There’s a saying that you learn good manners from those who have none.
I was reminded of this on a recent plane flight. The big passenger seated in front of me fell into his seat like a dead weight, launching the open bottle of water on my tray table into my lap. As he organized himself, he stretched his head backward over the top of the seat, leaning back so my face was less than a foot away from his oily-pated comb-over. And then he started to scratch his head, and dandruff began falling like we were inside a snow globe. This presented a quandary for me: do I ignore it, as is my general rule when encountering rude behavior? Often people are rude out of ignorance, not because they’re actively seeking to irritate us. The next response: see if the behavior stops. Maybe it’s a fleeting bad moment. But the scratching continued, and I began to realize that Puritan forbearance could not be my path. This guy didn’t need a shampoo; he needed a Silkwood shower.
Finally, I stood up, walked around to face him, and said, in the friendliest possible way, “Excuse me, sir. I’m sure you didn’t realize this, but you’re scratching your dandruff into my drink. Do you think you could stop, please?”
“Huh?” he said. I repeated, “Could you please stop scratching your dandruff into my drink?” and I made a scratching motion with my hands to my head. The hand motion seemed to get through to him and he grunted and looked away. The head scratching continued, furtively, throughout the flight, but he made a point of leaning forward when he did it, which is really all I could ask for in that situation.

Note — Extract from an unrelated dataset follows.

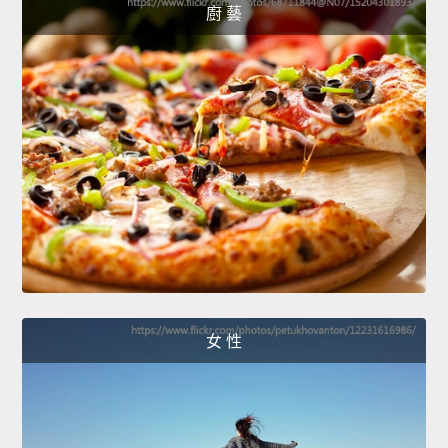
廚 藝
女 性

My point here is not that, as Oscar Wilde said, “Other people are quite dreadful,” but rather that we all do things that are unwittingly rude. Travel throws us together in ways that make opportunities for rudeness more likely, so if there is ever a time to be mindful of your actions, it’s on a plane, train, bus or subway.
Some rules of the road:
1) If you are going through TSA security at the airport, be attentive to the procedures. Don’t wait until you get to the conveyor belt to take off your belt, feel around your pockets for loose change, dig your computer out of your suitcase, unlace those purple hightops, and drain your bottle of water like it’s the last you’ll ever see; it shows utter disdain for everyone in line behind you, some of whom may be scrambling to make a flight. It’s a kindness to be quick in the TSA line.
2) If you’re in a middle or window seat, it’s customary to ask the person next to you to stand up so that you can get by to use the restroom. If it seems annoying to ask, it’s much more annoying to push past someone and trample their feet in the process. If they refuse to stand – also rude – let your feet fall where they may.
3) Overhead storage: don’t throw your bags on top of other people’s belongings already stored in the overhead bins. Move them aside, in case they have to access them during the flight. If you see a person struggling to get their bag into the overhead bin and you are in a position to be helpful, please help! It doesn’t have to be a little old lady – we can all use a hand from time to time.
4) Armrests: belong to the person in the middle seat, because they have no aisle armrest or window to lean on.
5) Getting on the plane: We all know how this works. The airlines call the first class passengers to board first, so don’t push up ahead of everyone to board, when you know you’re in seat 28D. It makes it that much harder for everyone else to board, thereby slowing down the entire process.
6) Personal conversations: I’ve learned more about the sexcapades, personal finances and secret political strategies of complete strangers than I’ve ever wanted to know, while riding Amtrak between New York and Washington. Be aware of what you’re saying, either on the phone or to a fellow traveler, while onboard.
7) Crying kids: are usually more upsetting to their parents than anyone else. Chances are Mom and Dad are doing everything they can to make it stop, so be sympathetic and put on your earphones instead of shooting dirty looks.